Reproduce the lines below verbatim. Pictures are to be omitted.
[Start of section]
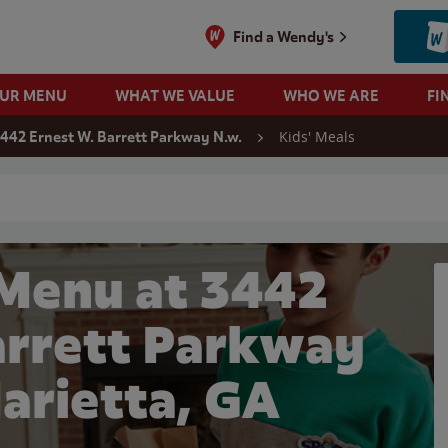
Find a Wendy's
OUR MENU
WHAT WE VALUE
WHO WE ARE
FI
Kids' Meals
442 Ernest W. Barrett Parkway N.w.
 search
 Menu at 3442
arrett Parkway
Marietta, GA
[End of section]
*Your solution*:
Find a Wendy's
OUR MENU
WHAT WE VALUE
WHO WE ARE
FI
Kids' Meals
442 Ernest W. Barrett Parkway N.w.
 search
 Menu at 3442
arrett Parkway
Marietta, GA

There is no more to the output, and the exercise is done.